Er bemerkte, daß für einen derartig ausgestatteten Menschen das Reisen überflüssig sei". (Borges 199)

Diese Bemerkung zählt nicht nur das bekannte (inzwischen überarbeitete) erotische Alltagsarsenal unseres Jahrhunderts auf (Briefe kommen aus dem letzten, Internet fällt ins nächste), sondern auch, wozu man es einsetzen kann, wenn man Gründe hat, das Verreisen, die Ekstase, zu scheuen: (die Gründe wechseln, augenblicklich scheint Seuchengefahr eine Rolle zu spielen, auch gibt es ernst zu nehmende Kritiker der Tourismusindustrie sowie jene, die mit Schrecken an die Tristesse denken, die einen bei der Heimkehr befällt) (Fußnote 1) - man kann es nämlich vorzüglich einsetzen, um - fast ohne physischen Energie-Einsatz - etwas herzustellen, zu genießen und schließlich zu erleiden, wofür einer der größten Erotiker dieses Jahrhunderts, Franz Kafka, noch nach Gmünd, ein anderer, ebenso verzweifelter, Walter Benjamin, sogar bis Moskau fuhr: das erotische Verhängnis (die aktualisierte, konsequent gottlose Nachfolgerin der ehemaligen Passion).

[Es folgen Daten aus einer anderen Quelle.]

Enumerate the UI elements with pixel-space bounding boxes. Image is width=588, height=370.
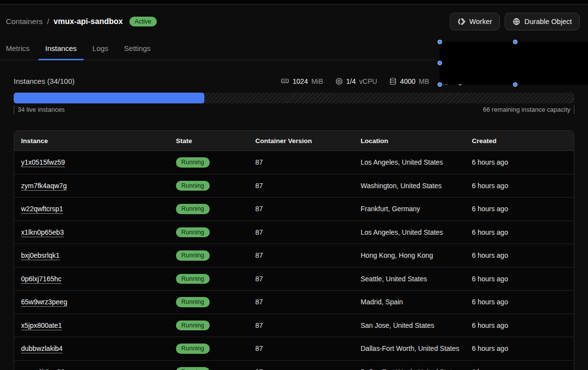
selection-handle-top-left[interactable] — [438, 40, 442, 44]
location-cell: San Jose, United States — [354, 321, 465, 329]
window-top-strip — [0, 0, 588, 5]
instance-link[interactable]: 0p6lxj7165hc — [21, 275, 62, 283]
table-body: y1x0515fwz59 Running 87 Los Angeles, Uni… — [14, 151, 574, 370]
location-cell: Madrid, Spain — [354, 298, 465, 306]
breadcrumb: Containers / vmux-api-sandbox Active — [6, 17, 157, 26]
created-cell: 6 hours ago — [465, 182, 574, 190]
selection-handle-middle-left[interactable] — [438, 61, 442, 65]
location-cell: Seattle, United States — [354, 275, 465, 283]
container-version-cell: 87 — [248, 321, 354, 329]
created-cell: 6 hours ago — [465, 251, 574, 259]
running-status-badge: Running — [176, 204, 210, 214]
location-cell: Los Angeles, United States — [354, 228, 465, 236]
selection-handle-bottom-middle[interactable] — [513, 82, 517, 87]
worker-button[interactable]: Worker — [450, 13, 500, 30]
workers-icon — [458, 18, 466, 25]
instance-link[interactable]: dubbwzlakib4 — [21, 345, 63, 352]
table-row: wazw6jt0ae20 Running 87 Dallas-Fort Wort… — [14, 361, 574, 370]
page-title: vmux-api-sandbox — [53, 17, 122, 26]
durable-object-button[interactable]: Durable Object — [505, 13, 580, 30]
status-badge: Active — [129, 17, 157, 26]
disk-spec: 4000 MB — [389, 77, 429, 85]
page-header: Containers / vmux-api-sandbox Active Wor… — [0, 5, 588, 35]
header-actions: Worker Durable Object — [450, 13, 580, 30]
tab-logs[interactable]: Logs — [86, 38, 116, 60]
memory-value: 1024 — [293, 77, 308, 85]
container-version-cell: 87 — [248, 275, 354, 283]
durable-object-button-label: Durable Object — [524, 18, 572, 25]
instance-link[interactable]: wazw6jt0ae20 — [21, 368, 65, 370]
instances-section: Instances (34/100) 1024 MiB — [0, 77, 588, 370]
live-instances-label: 34 live instances — [14, 105, 65, 114]
created-cell: 6 hours ago — [465, 205, 574, 213]
tab-metrics[interactable]: Metrics — [6, 38, 36, 60]
cpu-icon — [335, 77, 343, 85]
selection-handle-top-middle[interactable] — [513, 40, 517, 44]
tab-settings[interactable]: Settings — [117, 38, 157, 60]
redaction-rectangle[interactable] — [440, 42, 588, 84]
instance-link[interactable]: w22qwftcrsp1 — [21, 205, 63, 213]
created-cell: 6 hours ago — [465, 321, 574, 329]
worker-button-label: Worker — [469, 18, 492, 25]
instance-link[interactable]: x1lkn0p65eb3 — [21, 228, 64, 236]
running-status-badge: Running — [176, 250, 210, 261]
container-version-cell: 87 — [248, 158, 354, 166]
column-header-created: Created — [465, 137, 574, 145]
table-row: 65w9wrz3peeg Running 87 Madrid, Spain 6 … — [14, 291, 574, 314]
container-version-cell: 87 — [248, 228, 354, 236]
cpu-spec: 1/4 vCPU — [335, 77, 377, 85]
cpu-value: 1/4 — [346, 77, 356, 85]
column-header-state: State — [169, 137, 248, 145]
table-row: 0p6lxj7165hc Running 87 Seattle, United … — [14, 268, 574, 291]
instance-link[interactable]: 65w9wrz3peeg — [21, 298, 67, 306]
table-row: bxj0ebsrlqk1 Running 87 Hong Kong, Hong … — [14, 244, 574, 268]
column-header-instance: Instance — [14, 137, 169, 145]
running-status-badge: Running — [176, 297, 210, 307]
tab-instances[interactable]: Instances — [38, 38, 83, 60]
disk-icon — [389, 77, 397, 85]
selection-handle-bottom-left[interactable] — [438, 82, 442, 87]
created-cell: 6 hours ago — [465, 368, 574, 370]
table-row: y1x0515fwz59 Running 87 Los Angeles, Uni… — [14, 151, 574, 174]
running-status-badge: Running — [176, 157, 210, 168]
breadcrumb-containers-link[interactable]: Containers — [6, 17, 43, 26]
instance-link[interactable]: zym7fk4aqw7g — [21, 182, 67, 190]
running-status-badge: Running — [176, 181, 210, 191]
capacity-labels: 34 live instances 66 remaining instance … — [14, 105, 574, 114]
memory-spec: 1024 MiB — [281, 77, 323, 85]
instance-link[interactable]: bxj0ebsrlqk1 — [21, 251, 60, 259]
column-header-container-version: Container Version — [248, 137, 354, 145]
location-cell: Los Angeles, United States — [354, 158, 465, 166]
running-status-badge: Running — [176, 227, 210, 238]
container-version-cell: 87 — [248, 345, 354, 352]
memory-unit: MiB — [311, 77, 323, 85]
instance-link[interactable]: x5jpx800ate1 — [21, 321, 62, 329]
disk-unit: MB — [419, 77, 429, 85]
column-header-location: Location — [354, 137, 465, 145]
instance-capacity-fill — [14, 93, 204, 103]
location-cell: Dallas-Fort Worth, United States — [354, 368, 465, 370]
breadcrumb-separator: / — [47, 17, 49, 26]
table-row: zym7fk4aqw7g Running 87 Washington, Unit… — [14, 174, 574, 198]
created-cell: 6 hours ago — [465, 158, 574, 166]
instances-count-title: Instances (34/100) — [14, 77, 74, 85]
table-row: dubbwzlakib4 Running 87 Dallas-Fort Wort… — [14, 337, 574, 361]
table-row: w22qwftcrsp1 Running 87 Frankfurt, Germa… — [14, 197, 574, 221]
container-version-cell: 87 — [248, 205, 354, 213]
created-cell: 6 hours ago — [465, 345, 574, 352]
created-cell: 6 hours ago — [465, 275, 574, 283]
globe-icon — [513, 18, 520, 25]
container-version-cell: 87 — [248, 251, 354, 259]
cpu-unit: vCPU — [359, 77, 377, 85]
container-version-cell: 87 — [248, 368, 354, 370]
created-cell: 6 hours ago — [465, 228, 574, 236]
location-cell: Hong Kong, Hong Kong — [354, 251, 465, 259]
running-status-badge: Running — [176, 367, 210, 370]
instance-link[interactable]: y1x0515fwz59 — [21, 158, 65, 166]
table-row: x1lkn0p65eb3 Running 87 Los Angeles, Uni… — [14, 221, 574, 245]
created-cell: 6 hours ago — [465, 298, 574, 306]
container-version-cell: 87 — [248, 182, 354, 190]
running-status-badge: Running — [176, 344, 210, 354]
container-version-cell: 87 — [248, 298, 354, 306]
running-status-badge: Running — [176, 321, 210, 331]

Völlig zu Recht steht bei Jorge Luis Borges unter den aufgezählten Medien das Telefon an erster Stelle - "es gilt unter wahren Libertins als allgemein anerkannt, daß die vom Gehör vermittelten Empfindungen die Sinne am stärksten reizen und die lebhaftesten Eindrücke hervorrufen" (de Sade 73); den Libertin des 18. Jahrhunderts allerdings unterscheidet vom Erotiker, daß es Schilderungen von Ausschweifungen und Exzessen sind, mit denen er auf akustischem Wege seine Sinne reizt, er will Erzähltes, und er wird es uns weitererzählen, bei Borges geht es sublimer zu: "Von Freitag früh an begann das Telefon mich nervös zu machen. Es empörte mich, daß dieses Instrument, das ehemals die unwiederbringliche Stimme von Beatriz hervorgebracht hatte, zum Behältnis der überflüssigen, vielleicht ergrimmten Anklagen dieses betrogenen Carlos Argentino Daneri herabgesunken war." Stimme pur, das Erzählte lief durch die Leitung in ein exklusives Ohr.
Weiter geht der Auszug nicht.